A car weighing 3000kg would have a predicted horsepower of 254.61HP:

161.2543000092.0839.21092.0839.21ˆ xy

It is difficult to tell from the above graph if this would be an accurate prediction or

not. We need to extrapolate beyond the data to find the horsepower required for a

3000kg car and we cannot say with certainty that the graph will continue in a linear

form beyond the data given.

Question 6 (12 marks)

(a) 3 marks

This is an observational study. In order to be an experiment, treatments (in this case

the treatments the location of a person) have to be imposed (ie you have to be told

which treatment you are going to be doing/taking). Ethically you can’t tell a person

where they can live and thus this is an observational study.

(b) 3 marks

Explanatory Variable – location of residence

Response Variable – incidence of premature death from heart disease and circulatory

disease.

OR

Parameter of interest - incidence of premature death from heart disease and

circulatory disease.

Page 11: Assignment 2 Solution S211

(c) 3 marks

In order to be a lurking variable it must affect both the explanatory and response

variables. An example of a lurking variable in this case may be a person’s job.
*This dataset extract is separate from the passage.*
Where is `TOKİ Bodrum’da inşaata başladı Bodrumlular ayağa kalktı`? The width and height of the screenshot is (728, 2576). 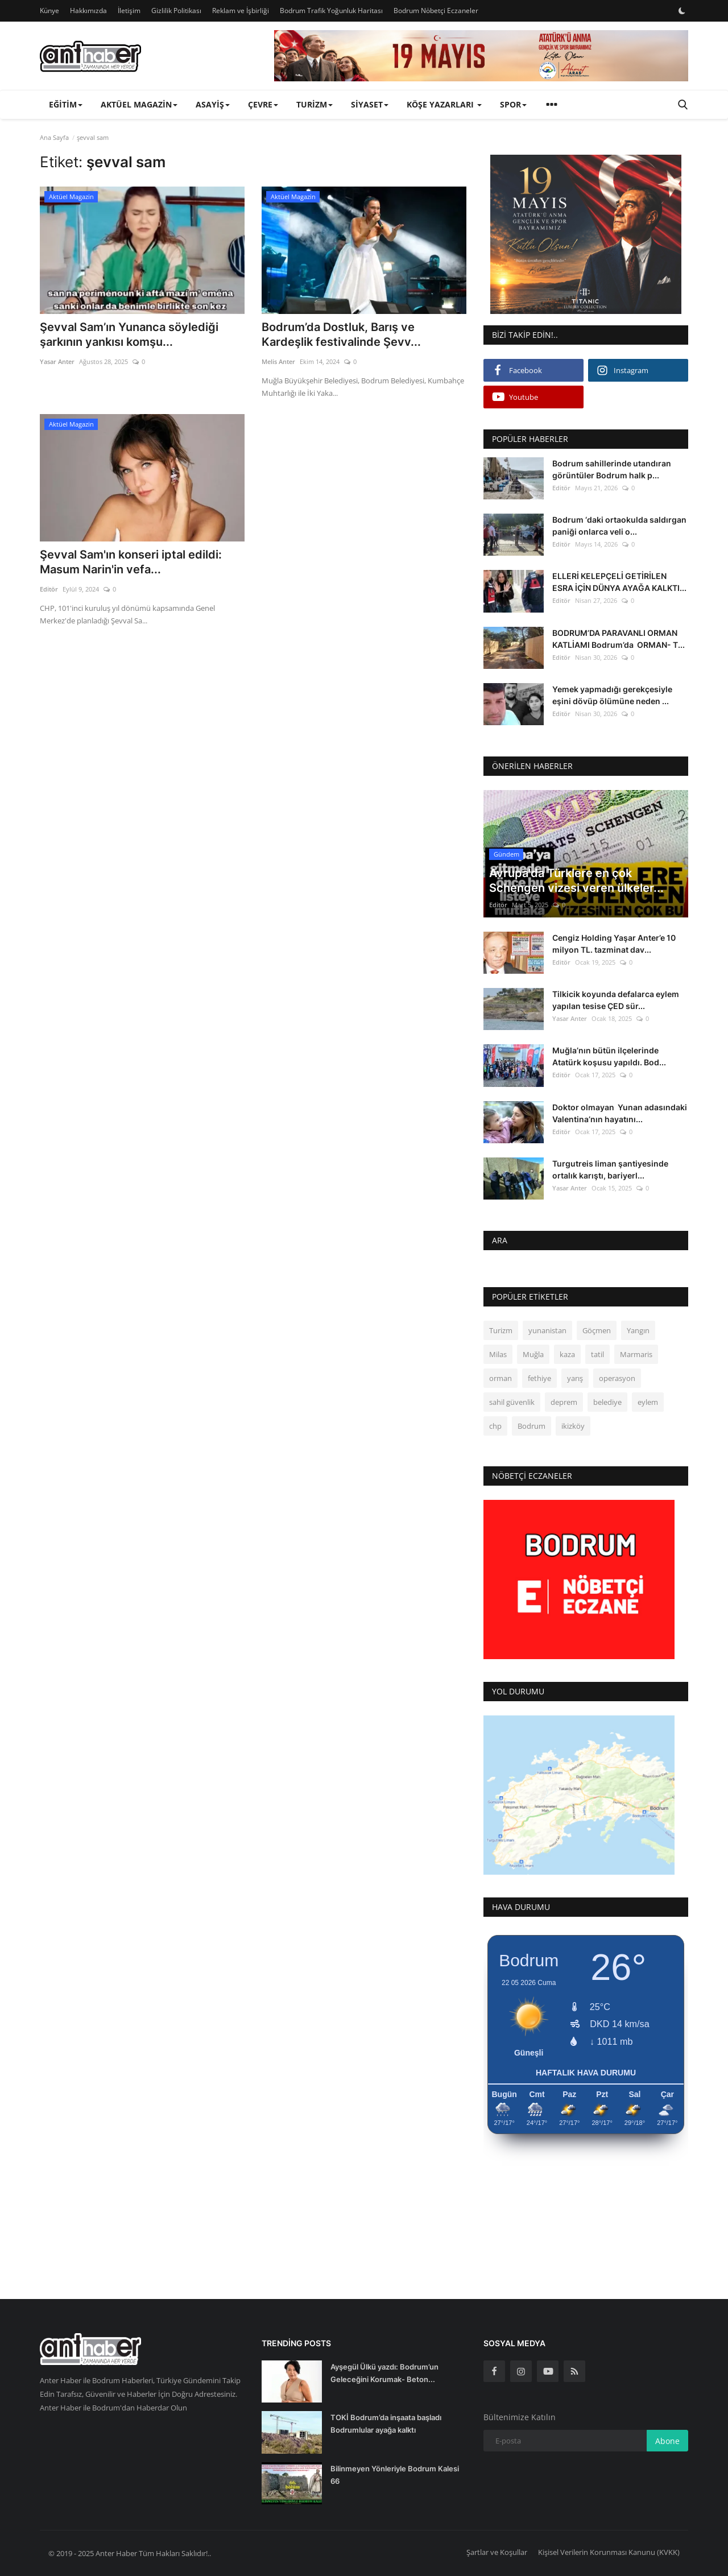
TOKİ Bodrum’da inşaata başladı Bodrumlular ayağa kalktı is located at coordinates (385, 2423).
Link to explanatory: As a person’s job is located in Ipswich they have to move to this

area.

Link to response: It may be the person’s job that is causing them to be sick and not in

fact where they live.

(d) 3 marks

In order to say that an explanatory variables (location of residence) causes some

response in the response variable (premature death); a well-design EXPERIMENT is

needed. For an observation study you can only say that there appears to be a

relationship between the two variables of interest.

Page 12: Assignment 2 Solution S211

Key to errors

The marker of your assignment may have used some of the following key words to describe

errors in your assignment answers.

Define Variables: Symbols without some way of knowing what they refer to are

meaningless.

Title: Tables, like graphs, should be given contextual titles. Your assignment is a report and

your submission of your assignment is publication of this report so each graph and table

should be easy to read by anyone.

Label: Columns and rows of tables and axes of graphs should be given meaningful labels,

describing exactly what you have used in your table or graph. The numbers such as 0 and 1

from the data are not meaningful unless you give values to these numbers in the variable view

of the data file (see SPSS Exercise 4). Also in the variable view the variables need to have the

correct measure selected. See Assignment 1 solutions for comments about this.

Units: Units (such as cms) should be attached to numerical results or included with labels

where appropriate.

Printout: Raw output alone from computer software typically contains lots of information,

some of which may be relevant to the required answer. The marker will not decide for you

what is relevant and what is not. You must indicate this yourself, preferably by transcribing

the appropriate information into your answer.

Error: Your method and formula are correct but you have made an arithmetic error.

Rounding: As a general rule, final answers should be rounded to one or two more significant

figures than the original data. Too severe rounding, incorrect rounding or ridiculous precision

in final answers will be penalised. Rounding however should only occur at the final answer.

For intermediate calculations use whatever precision your calculator provides. This was

highlighted in Assignment 1. (These procedures were followed in the worked solutions even

though in some places intermediate steps may only show numbers rounded to four decimal

places.)

Working: Incorrect numerical answers without working receive no marks. Incorrect

numerical answers with working may attract part marks. Working includes appropriate

formulae, values of relevant statistics or variables, intermediate calculations, statement of

assumptions, etc.

Consequential Marking: If you make an error in one part of a question which impacts

further parts of the question, consequential marking is used where possible.

In Context: You need to finish off each question by putting your answer into context (in

relation to the question asked). Often this just requires a sentence at the end of the question

stating what your found answer means.